In the 7:30 report, Joe Hockey, when asked about assistance for struggling company SPC Ardmona, replied that the

“parent company of SPC Ardmona, Coca-Cola Amatil, which is an Australian company, in the first six months of this year had a profit of over $215 million …. I think you can understand why we are being very cautious, very careful about handing out taxpayers’ money to companies that are profitable.”

During the election campaign, Abbott flew to Tasmania and blithely handed a gift of $16 million to the Cadbury chocolate factory. Cadbury is owned by a multinational firm that had reported a 64 per cent rise in its profit to $74.9 million last year. It’s probably just a coincidence that they are major sponsors of Tony’s pollie pedal ride.

Speaking of pollie pedal sponsors, they include three pharmaceutical companies – alphapharm, Roche and Pfizer – as well as the world’s largest biotechnology company AMGEN. Bob Gosford wrote a very informative article in the Northern Myth about AMGEN. Tony’s close association with pharmaceutical firms and his haste to sign free trade agreements doesn’t auger well for our Pharmaceutical Benefits Scheme which will no doubt be immediately targeted for lawsuits for restricting profitability.

Joe Hockey also said last night, when asked about a possible $6 co-payment for bulk-billing doctors,

“Well, no, we’re not ruling things in or out. We are dealing with all of the suggestions that have been put forward on a methodical basis. I want to emphasise – I want to emphasise: this not a choice for government. It has to be done. We need to live within our means. We can’t keep hitting taxpayers, we can’t keep hitting families, we can’t keep hitting employers, employees with new taxes to pay for the largesse that Labor left. We can’t do that. We’ve got to live within our means.”

But apparently they can hit us all to fund their rolled gold Paid Parental Leave Scheme which is estimated to cost $5.5 billion a year and is hugely skewed to favour the wealthy.

Mr Hockey has also cost us several billion by abolishing certain taxes:

  • $1.8 billion fringe benefits tax crackdown on cars
  • $313 million in tax on super pension earnings above $100,000 for 16,000 wealthy people
  • $266 million by removing the $2000 cap on tax deductions for work-related self-education expenses.
  • Another three taxes, including one aimed at stopping multinationals shifting profits overseas, will be watered down, at a cost of $700 million.

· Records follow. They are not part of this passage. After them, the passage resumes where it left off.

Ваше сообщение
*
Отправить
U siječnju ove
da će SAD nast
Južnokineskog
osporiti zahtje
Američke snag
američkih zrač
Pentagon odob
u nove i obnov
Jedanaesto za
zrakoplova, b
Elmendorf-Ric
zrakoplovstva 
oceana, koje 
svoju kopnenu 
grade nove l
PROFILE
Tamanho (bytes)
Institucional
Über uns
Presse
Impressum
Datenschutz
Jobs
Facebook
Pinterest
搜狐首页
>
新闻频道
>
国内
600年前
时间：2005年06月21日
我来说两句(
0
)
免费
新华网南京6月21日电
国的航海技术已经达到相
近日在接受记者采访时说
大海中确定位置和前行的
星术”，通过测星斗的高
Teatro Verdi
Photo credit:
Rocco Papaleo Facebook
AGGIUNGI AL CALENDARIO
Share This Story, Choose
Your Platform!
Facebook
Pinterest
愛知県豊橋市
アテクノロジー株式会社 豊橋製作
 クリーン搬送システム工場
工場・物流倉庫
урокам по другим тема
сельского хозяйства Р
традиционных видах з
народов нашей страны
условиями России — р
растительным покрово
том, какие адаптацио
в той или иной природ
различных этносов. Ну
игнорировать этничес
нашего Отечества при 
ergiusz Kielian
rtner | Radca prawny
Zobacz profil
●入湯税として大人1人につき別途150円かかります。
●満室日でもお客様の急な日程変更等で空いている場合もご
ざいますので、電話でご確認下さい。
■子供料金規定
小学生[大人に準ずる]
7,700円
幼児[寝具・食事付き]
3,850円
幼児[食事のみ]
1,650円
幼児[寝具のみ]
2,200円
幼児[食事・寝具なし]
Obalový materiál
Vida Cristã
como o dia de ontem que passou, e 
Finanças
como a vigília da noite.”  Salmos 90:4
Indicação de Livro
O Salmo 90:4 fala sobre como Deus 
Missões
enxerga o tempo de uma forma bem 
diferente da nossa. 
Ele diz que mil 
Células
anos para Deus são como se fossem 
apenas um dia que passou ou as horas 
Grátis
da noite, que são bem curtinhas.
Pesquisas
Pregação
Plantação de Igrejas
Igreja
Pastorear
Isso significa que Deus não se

Through direct subsidies and tax concessions, the mining industry receives over $4.5 billion a year from the government. The average rate of corporate tax is about 21 per cent, the mining industry only pays 14 per cent.

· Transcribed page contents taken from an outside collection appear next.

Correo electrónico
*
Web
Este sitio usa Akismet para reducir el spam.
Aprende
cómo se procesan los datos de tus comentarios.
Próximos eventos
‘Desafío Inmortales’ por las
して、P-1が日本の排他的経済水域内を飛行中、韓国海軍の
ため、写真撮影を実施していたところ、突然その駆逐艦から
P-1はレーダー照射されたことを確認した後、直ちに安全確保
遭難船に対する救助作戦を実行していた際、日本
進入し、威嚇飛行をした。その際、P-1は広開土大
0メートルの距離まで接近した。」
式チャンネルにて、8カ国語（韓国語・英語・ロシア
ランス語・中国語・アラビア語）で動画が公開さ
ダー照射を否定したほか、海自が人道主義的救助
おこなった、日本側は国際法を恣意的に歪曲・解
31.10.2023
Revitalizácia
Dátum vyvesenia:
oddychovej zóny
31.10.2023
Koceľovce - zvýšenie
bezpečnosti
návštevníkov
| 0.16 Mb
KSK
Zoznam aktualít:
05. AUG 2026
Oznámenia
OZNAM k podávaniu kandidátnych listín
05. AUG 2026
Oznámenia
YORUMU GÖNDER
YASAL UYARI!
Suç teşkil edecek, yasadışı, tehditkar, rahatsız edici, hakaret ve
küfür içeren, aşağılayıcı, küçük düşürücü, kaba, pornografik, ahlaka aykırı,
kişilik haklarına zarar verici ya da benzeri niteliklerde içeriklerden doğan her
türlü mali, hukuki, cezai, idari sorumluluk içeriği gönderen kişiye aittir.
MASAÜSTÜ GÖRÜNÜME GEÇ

This year the government will provide $7 billion for the private health insurance industry. $5.6 billion will be in a direct subsidy to the industry. There will be another $1.4 billion in income tax foregone by the Commonwealth Government.

Excluding deposits, Australian taxpayers are handing over benefits worth $2.1bn to $7.2bn a year — up to $763 a taxpayer — to the big four banks, which is conservative because the Financial Claims Scheme insures deposits up to only $250,000.

Mind you, the banks don’t even pay for the explicit insurance, which the Reserve Bank governor said recently was probably worth “a few basis points” of insured deposits, or somewhere around $250 million a year.

There are many more examples showing the priorities this government has for its spending. MYEFO projects that we will not reach a surplus until 2023-24. From everything I can see, it is only the poor who are being asked to tighten their belts so the rich can grow richer in the misguided hope that this increased wealth will somehow trickle down. It seems to me that if you instead increased the wealth of our poorest people then that would create a tsunami of demand that would indeed “lift the tide” for all.